▸ Task statement: The answer should be an exact copy of the lines from the one with "llende lichtmodi en" through the end of the listing below, with no other lines.
Start of The data
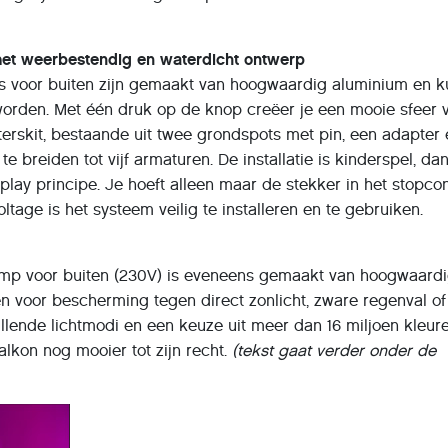
et weerbestendig en waterdicht ontwerp
s voor buiten zijn gemaakt van hoogwaardig aluminium en 
worden. Met één druk op de knop creëer je een mooie sfeer 
terskit, bestaande uit twee grondspots met pin, een adapter
 te breiden tot vijf armaturen. De installatie is kinderspel, dan
lay principe. Je hoeft alleen maar de stekker in het stopco
oltage is het systeem veilig te installeren en te gebruiken.
p voor buiten (230V) is eveneens gemaakt van hoogwaardi
 voor bescherming tegen direct zonlicht, zware regenval of 
llende lichtmodi en een keuze uit meer dan 16 miljoen kleur
balkon nog mooier tot zijn recht.
(tekst gaat verder onder de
End of The data
▸ Result of the task:
llende lichtmodi en een keuze uit meer dan 16 miljoen kleur
balkon nog mooier tot zijn recht.
(tekst gaat verder onder de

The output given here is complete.